Je possède également un pc portable Asus G1S. Initialement il y avais Vista dessus mais j'ai réinstallé XP dessus.
Depuis que j'ai XP pro, lorsque je connecte mon ipod shuffle, le logiciel iTunes se lance normalement, il reconnait mon ipod mais lorsque j'essaye d'ajouter un morceau le logiciel rame pendant 10-15 secondes pour finalement me mettre le message d'erreur : "L'iPod << nom de l'ipod >> ne peut pas être synchronisé. Le disque requis est introuvable. 

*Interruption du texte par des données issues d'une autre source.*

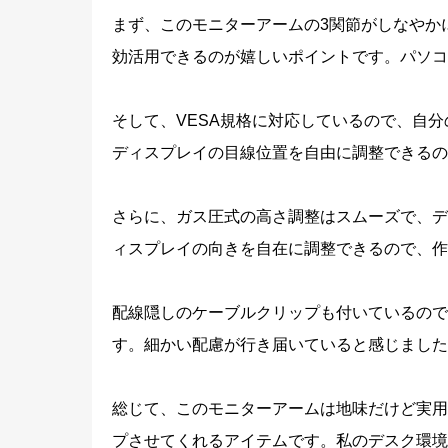
まず、このモニターアームの3関節がしなやか
効活用できるのが嬉しいポイントです。パソコ
そして、VESA規格に対応しているので、自
ディスプレイの目線位置を自由に調整できるの
さらに、ガス圧式の高さ調整はスムーズで、デ
ィスプレイの向きを自在に調整できるので、作
配線隠しのケーブルクリップも付いているので
す。細かい配慮が行き届いていると感じました
総じて、このモニターアームは地味だけど実用
プさせてくれるアイテムです。私のデスク環境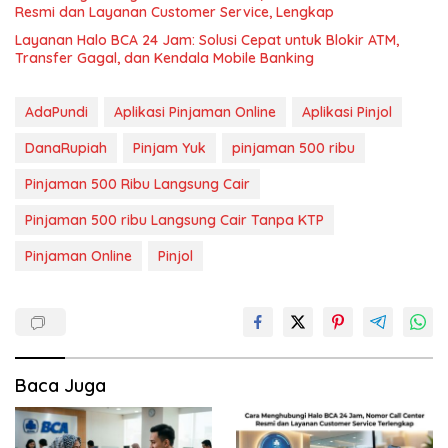
Resmi dan Layanan Customer Service, Lengkap
Layanan Halo BCA 24 Jam: Solusi Cepat untuk Blokir ATM,
Transfer Gagal, dan Kendala Mobile Banking
AdaPundi
Aplikasi Pinjaman Online
Aplikasi Pinjol
DanaRupiah
Pinjam Yuk
pinjaman 500 ribu
Pinjaman 500 Ribu Langsung Cair
Pinjaman 500 ribu Langsung Cair Tanpa KTP
Pinjaman Online
Pinjol
Baca Juga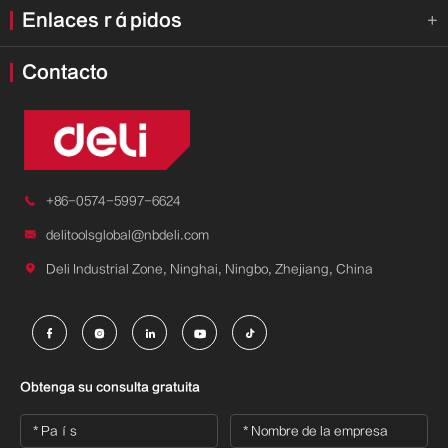
Enlaces rápidos

Contacto

+86-0574-5997-6624

delitoolsglobal@nbdeli.com

Deli Industrial Zone, Ninghai, Ningbo, Zhejiang, China





Obtenga su consulta gratuita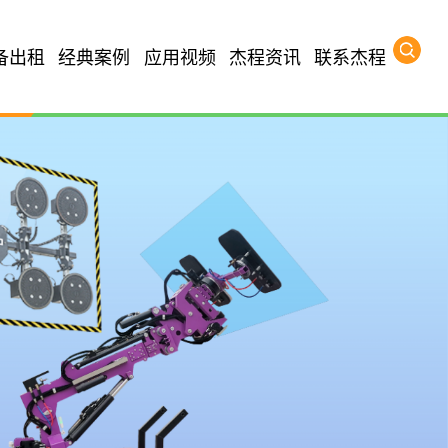
备出租
经典案例
应用视频
杰程资讯
联系杰程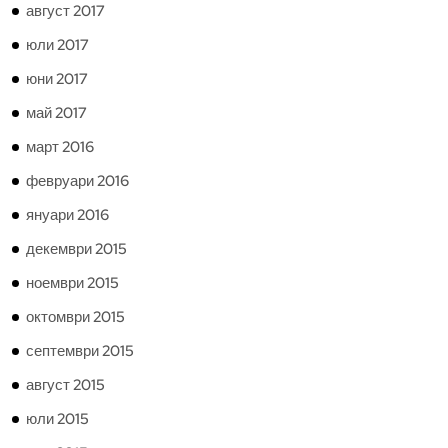
август 2017
юли 2017
юни 2017
май 2017
март 2016
февруари 2016
януари 2016
декември 2015
ноември 2015
октомври 2015
септември 2015
август 2015
юли 2015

J'ai testé mes ports USB mais ils fonctionnent parfaitement avec des clef USB ou des disques dur externes.
J'ai réinstallé iTunes et le logiciel Ipod avec le cd fourni avec mon ipod mais ça n'a rien changé.

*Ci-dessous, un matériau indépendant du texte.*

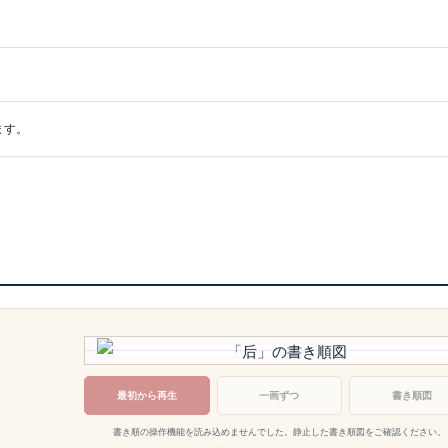
ます。
最初から再生
一画ずつ
書き順図
書き順の操作機能を読み込めませんでした。静止した書き順図をご確認ください。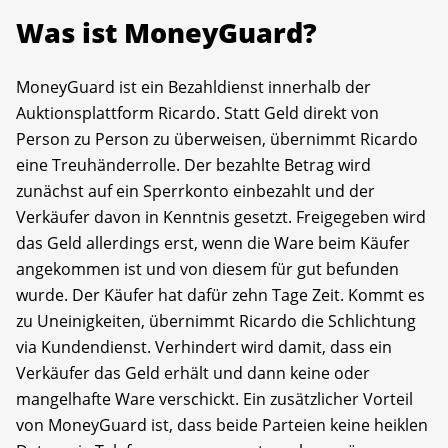
Was ist MoneyGuard?
MoneyGuard ist ein Bezahldienst innerhalb der
Auktionsplattform Ricardo. Statt Geld direkt von
Person zu Person zu überweisen, übernimmt Ricardo
eine Treuhänderrolle. Der bezahlte Betrag wird
zunächst auf ein Sperrkonto einbezahlt und der
Verkäufer davon in Kenntnis gesetzt. Freigegeben wird
das Geld allerdings erst, wenn die Ware beim Käufer
angekommen ist und von diesem für gut befunden
wurde. Der Käufer hat dafür zehn Tage Zeit. Kommt es
zu Uneinigkeiten, übernimmt Ricardo die Schlichtung
via Kundendienst. Verhindert wird damit, dass ein
Verkäufer das Geld erhält und dann keine oder
mangelhafte Ware verschickt. Ein zusätzlicher Vorteil
von MoneyGuard ist, dass beide Parteien keine heiklen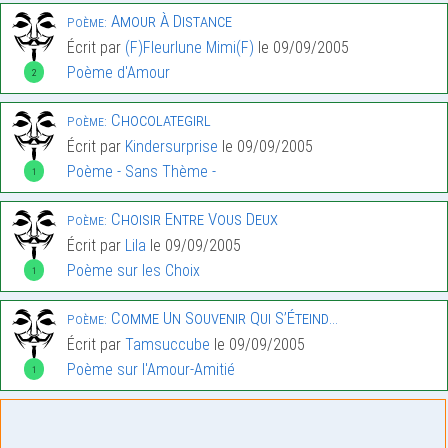
Amour À Distance
Poème:
Écrit par
(F)Fleurlune Mimi(F)
le 09/09/2005
Poème d'Amour
2
Chocolategirl
Poème:
Écrit par
Kindersurprise
le 09/09/2005
Poème - Sans Thème -
1
Choisir Entre Vous Deux
Poème:
Écrit par
Lila
le 09/09/2005
Poème sur les Choix
1
Comme Un Souvenir Qui S’Éteind…
Poème:
Écrit par
Tamsuccube
le 09/09/2005
Poème sur l'Amour-Amitié
1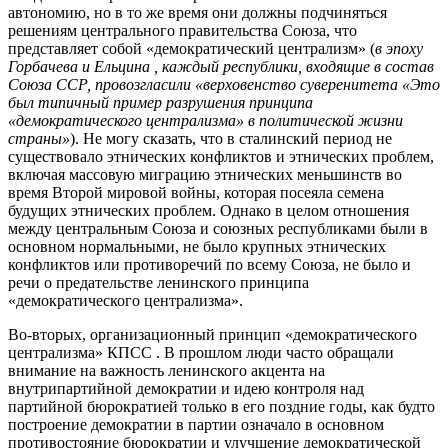
автономию, но в то же время они должны подчиняться
решениям центрального правительства Союза, что
представляет собой «демократический централизм» (
в эпоху
Горбачева и Ельцина , каждый республики, входящие в состав
Союза ССР, провозгласили «верховенство суверенитета «Это
был типичный пример разрушения принципа
«демократического централизма» в политической жизни
страны»
). Не могу сказать, что в сталинский период не
существовало этнических конфликтов и этнических проблем,
включая массовую миграцию этнических меньшинств во
время Второй мировой войны, которая посеяла семена
будущих этнических проблем. Однако в целом отношения
между центральным Союза и союзных республиками были в
основном нормальными, не было крупных этнических
конфликтов или противоречий по всему Союза, не было и
речи о предательстве ленинского принципа
«демократического централизма».
Во-вторых, организационный принцип «демократического
централизма» КПСС . В прошлом люди часто обращали
внимание на важность ленинского акцента на
внутрипартийной демократии и идею контроля над
партийной бюрократией только в его поздние годы, как будто
построение демократии в партии означало в основном
противостояние бюрократии и улучшение демократической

Je suis un peut a cour d'idées  
Merci d'avance pour vos réponces


----------



## Gwen (4 Mai 2008)

Tes port USB ne seraient pas en USB 1 et non USB 2?

Ce soucis ressemble beaucoup a un port USB qui manque de puissance. 

Teste sur les autre port si tu en a et éventuellement sur un HUB alimenté bien sur.


----------



## polar_888 (4 Mai 2008)

Bonjour 
C'est une possibilité mais comment sait on si nos ports sont en USB 1 OU USB 2.0 ?


----------



## polar_888 (5 Mai 2008)

Bonjour
J'ai trouvé la solution a mes problèmes ^^. Il s'agit apparemment d'un problème qui peut parfois arriver avec les utilisateurs de XP
Voila le lien (très bien expliqué) qui m'a aidé a résoudre mon problème http://www.iaddict.fr/forum/viewtopic.php?t=13835


----------